This remains a difficult, choppy market, but several bullish factors seem to indicate the next leg will be up:
- the 20-day buy signal at about where the market closed on Friday (triggered the first trading day of the year when the market gapped higher at the open);
- the fact that this signal was triggered on a gap;
- modestly higher volume on up days than on down days;
- a preponderance of up days to down days (12 of the last 16 trading days closed higher);
- higher lows after the 105 bear trap in October (when the market gapped down at the open, made a new low below 107.5, then closed sharply higher for the day on strong volume - a key reversal day), then the 115 low around Thanksgiving and the most recent relative low at 120 around Christmas;
- flags formed high and tight in the upper end of the trading range and now above it;
- fundamental news is strong; the employment picture really seems to be turning around in the United States, whose economy is heavily dependent upon optimistic, employed workers (also known as customers).
As always some bearish factors give pause:
- the market stalled exactly where the rally failed in late October, so strong resistance is in place; if this resistance is broken decisively to the upside, the next area of strong resistance is at 135 or so, the highs of July;
- although up volume is higher than down volume, all volume since November has been below average; this could reflect normally light holiday volume, but it also means that moves made when most traders are away may have less meaning than moves made with solid market participation.
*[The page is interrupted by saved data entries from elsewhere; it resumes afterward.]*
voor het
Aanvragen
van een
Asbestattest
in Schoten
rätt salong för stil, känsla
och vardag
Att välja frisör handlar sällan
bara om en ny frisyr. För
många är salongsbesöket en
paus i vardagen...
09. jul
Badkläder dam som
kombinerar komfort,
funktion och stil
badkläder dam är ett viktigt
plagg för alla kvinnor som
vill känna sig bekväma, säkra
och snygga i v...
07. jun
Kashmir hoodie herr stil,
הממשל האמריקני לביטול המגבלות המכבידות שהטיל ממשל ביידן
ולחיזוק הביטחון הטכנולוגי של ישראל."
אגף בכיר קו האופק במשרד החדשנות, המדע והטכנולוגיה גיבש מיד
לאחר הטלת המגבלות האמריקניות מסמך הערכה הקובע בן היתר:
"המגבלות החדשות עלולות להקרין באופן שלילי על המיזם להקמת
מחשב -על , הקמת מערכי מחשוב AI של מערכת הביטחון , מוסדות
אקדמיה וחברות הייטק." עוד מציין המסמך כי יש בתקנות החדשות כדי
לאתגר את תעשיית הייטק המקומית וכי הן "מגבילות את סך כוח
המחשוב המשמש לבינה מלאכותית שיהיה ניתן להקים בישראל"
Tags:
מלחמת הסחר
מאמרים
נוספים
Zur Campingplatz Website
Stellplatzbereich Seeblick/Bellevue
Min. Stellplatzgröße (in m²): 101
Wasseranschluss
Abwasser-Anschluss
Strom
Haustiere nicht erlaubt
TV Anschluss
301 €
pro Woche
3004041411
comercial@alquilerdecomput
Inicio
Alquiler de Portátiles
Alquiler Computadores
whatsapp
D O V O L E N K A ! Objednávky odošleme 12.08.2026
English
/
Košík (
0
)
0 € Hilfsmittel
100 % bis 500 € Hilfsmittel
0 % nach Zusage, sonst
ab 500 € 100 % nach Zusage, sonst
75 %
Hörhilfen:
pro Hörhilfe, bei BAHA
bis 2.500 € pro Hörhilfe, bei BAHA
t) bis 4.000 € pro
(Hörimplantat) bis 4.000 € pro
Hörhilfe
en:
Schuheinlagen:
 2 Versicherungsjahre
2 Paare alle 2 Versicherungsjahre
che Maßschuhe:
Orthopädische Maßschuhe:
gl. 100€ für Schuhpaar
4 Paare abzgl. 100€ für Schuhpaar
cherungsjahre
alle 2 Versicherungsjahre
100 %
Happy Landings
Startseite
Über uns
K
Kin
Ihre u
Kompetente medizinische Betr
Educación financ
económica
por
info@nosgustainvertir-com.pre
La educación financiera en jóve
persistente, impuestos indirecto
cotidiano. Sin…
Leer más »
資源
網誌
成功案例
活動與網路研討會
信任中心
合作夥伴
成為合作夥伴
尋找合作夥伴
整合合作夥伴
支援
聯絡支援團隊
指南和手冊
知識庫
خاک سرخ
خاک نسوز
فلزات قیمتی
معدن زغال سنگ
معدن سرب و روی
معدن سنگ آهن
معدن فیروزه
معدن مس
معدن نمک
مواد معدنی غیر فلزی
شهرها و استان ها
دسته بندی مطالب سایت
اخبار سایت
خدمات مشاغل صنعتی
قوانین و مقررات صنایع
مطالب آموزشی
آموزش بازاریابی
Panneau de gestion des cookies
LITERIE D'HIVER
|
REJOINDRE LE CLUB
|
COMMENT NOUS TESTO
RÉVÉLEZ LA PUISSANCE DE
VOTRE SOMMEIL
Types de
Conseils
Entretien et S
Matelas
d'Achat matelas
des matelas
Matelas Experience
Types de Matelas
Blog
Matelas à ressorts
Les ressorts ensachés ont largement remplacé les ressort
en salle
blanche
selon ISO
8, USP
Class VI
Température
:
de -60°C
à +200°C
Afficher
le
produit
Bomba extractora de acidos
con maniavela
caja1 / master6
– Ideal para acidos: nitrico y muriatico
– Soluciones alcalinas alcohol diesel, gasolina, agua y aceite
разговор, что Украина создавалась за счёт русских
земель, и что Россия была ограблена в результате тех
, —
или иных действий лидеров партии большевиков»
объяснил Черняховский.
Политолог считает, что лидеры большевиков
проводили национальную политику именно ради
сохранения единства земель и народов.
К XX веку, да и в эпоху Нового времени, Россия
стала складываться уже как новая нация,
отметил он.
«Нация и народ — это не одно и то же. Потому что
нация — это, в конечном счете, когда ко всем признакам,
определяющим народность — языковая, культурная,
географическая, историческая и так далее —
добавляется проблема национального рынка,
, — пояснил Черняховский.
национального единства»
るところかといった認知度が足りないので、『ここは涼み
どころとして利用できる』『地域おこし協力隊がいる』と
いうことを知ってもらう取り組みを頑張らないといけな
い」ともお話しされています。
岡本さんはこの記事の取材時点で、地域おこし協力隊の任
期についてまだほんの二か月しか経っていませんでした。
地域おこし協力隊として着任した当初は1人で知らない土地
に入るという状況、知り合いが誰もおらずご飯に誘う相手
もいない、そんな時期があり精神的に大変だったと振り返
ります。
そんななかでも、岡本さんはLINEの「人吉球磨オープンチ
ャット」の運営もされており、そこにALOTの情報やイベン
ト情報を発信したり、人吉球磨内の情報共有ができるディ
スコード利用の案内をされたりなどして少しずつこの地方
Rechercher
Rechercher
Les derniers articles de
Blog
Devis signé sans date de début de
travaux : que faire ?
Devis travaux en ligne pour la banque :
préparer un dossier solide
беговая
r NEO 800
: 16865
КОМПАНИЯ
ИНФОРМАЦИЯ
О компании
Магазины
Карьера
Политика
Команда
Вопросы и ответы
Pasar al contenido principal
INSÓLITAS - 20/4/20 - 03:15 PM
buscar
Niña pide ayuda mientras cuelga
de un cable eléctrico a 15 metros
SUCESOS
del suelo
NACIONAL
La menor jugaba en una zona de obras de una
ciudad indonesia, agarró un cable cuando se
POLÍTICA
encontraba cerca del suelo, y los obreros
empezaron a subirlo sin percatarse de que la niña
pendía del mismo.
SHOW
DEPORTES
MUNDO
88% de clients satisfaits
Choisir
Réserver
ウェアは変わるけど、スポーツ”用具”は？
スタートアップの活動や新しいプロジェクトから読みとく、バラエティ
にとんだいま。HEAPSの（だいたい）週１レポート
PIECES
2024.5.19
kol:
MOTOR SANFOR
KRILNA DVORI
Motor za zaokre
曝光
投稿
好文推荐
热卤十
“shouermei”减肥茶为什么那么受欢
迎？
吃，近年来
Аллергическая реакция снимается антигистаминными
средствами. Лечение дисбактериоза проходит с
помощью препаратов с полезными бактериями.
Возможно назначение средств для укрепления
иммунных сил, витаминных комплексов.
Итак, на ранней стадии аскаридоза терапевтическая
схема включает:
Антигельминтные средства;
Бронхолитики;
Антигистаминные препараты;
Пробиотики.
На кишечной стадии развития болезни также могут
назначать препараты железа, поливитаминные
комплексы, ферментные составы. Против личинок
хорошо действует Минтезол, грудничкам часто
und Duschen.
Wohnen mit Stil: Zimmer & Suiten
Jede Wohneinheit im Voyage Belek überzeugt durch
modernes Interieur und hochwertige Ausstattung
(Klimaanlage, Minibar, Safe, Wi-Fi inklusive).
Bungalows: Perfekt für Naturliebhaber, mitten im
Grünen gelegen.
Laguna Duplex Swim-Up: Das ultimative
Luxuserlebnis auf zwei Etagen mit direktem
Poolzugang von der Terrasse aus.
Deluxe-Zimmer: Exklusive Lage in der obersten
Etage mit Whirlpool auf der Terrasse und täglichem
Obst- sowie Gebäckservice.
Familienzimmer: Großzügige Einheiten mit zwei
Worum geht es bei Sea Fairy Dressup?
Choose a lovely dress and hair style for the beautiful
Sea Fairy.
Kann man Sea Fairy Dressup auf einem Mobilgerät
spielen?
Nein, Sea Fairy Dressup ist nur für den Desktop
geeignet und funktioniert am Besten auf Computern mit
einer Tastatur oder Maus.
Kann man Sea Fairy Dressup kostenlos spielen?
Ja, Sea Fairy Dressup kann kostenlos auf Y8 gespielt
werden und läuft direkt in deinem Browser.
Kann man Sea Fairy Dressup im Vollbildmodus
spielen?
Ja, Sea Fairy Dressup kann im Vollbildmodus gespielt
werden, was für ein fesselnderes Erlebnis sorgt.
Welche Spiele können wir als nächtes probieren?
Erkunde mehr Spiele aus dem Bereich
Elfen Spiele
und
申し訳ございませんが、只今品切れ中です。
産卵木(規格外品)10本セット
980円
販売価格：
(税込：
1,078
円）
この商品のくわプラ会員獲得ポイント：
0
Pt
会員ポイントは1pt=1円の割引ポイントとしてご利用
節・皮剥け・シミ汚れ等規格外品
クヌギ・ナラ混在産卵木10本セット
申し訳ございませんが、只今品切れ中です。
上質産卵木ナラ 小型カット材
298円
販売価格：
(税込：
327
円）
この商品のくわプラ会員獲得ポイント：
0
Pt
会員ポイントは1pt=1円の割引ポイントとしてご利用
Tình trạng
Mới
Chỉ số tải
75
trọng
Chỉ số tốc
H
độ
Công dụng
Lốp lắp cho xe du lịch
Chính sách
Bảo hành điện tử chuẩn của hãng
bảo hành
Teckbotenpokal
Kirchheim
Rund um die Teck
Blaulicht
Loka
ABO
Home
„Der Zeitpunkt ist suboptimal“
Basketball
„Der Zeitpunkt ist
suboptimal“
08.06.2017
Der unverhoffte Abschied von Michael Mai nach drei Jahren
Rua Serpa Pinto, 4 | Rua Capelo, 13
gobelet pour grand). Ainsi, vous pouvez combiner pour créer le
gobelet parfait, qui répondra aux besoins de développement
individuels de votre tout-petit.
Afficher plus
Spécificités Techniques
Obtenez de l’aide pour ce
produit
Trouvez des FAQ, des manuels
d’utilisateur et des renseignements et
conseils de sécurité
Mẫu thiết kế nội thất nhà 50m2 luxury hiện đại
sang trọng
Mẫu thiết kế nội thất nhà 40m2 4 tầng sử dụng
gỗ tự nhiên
Next week will be a critical week as traders return to work, people have had more time to digest the jobs reports as well as trouble in Europe and tensions with Iran. There are already signs that a weak Europe is more interested in predictable flow of oil and lower relative oil prices than in punishing Iran for developing its nuclear program.
Bottom line: a cautious buy signal is in place after the 20-day high was hit. Expect sharp pullbacks and equally dramatic rallies as the market equilibrates. If you take the buy signal here and go long, the probability is high that the market will pull back, showing some red ink for a few days or weeks, so if you are highly regret averse, you can either:
1.) put in a buy stop just above the most recent high (128.38); if the market moves higher, it won't do so without you but of course you will get filled at a higher price than a market order today; if the market sells off, you can move down the buy stop or withdraw it altogether;
2.) buy at the market but put in a tight sell stop just below the most recent flag (at 125 or so); this will limit your losses if the market sells off (unless it gaps across your stop) but has a much higher probability of locking in this small loss (so only use this option if you are comfortable with the idea of taking many small losses offset by a few large gains).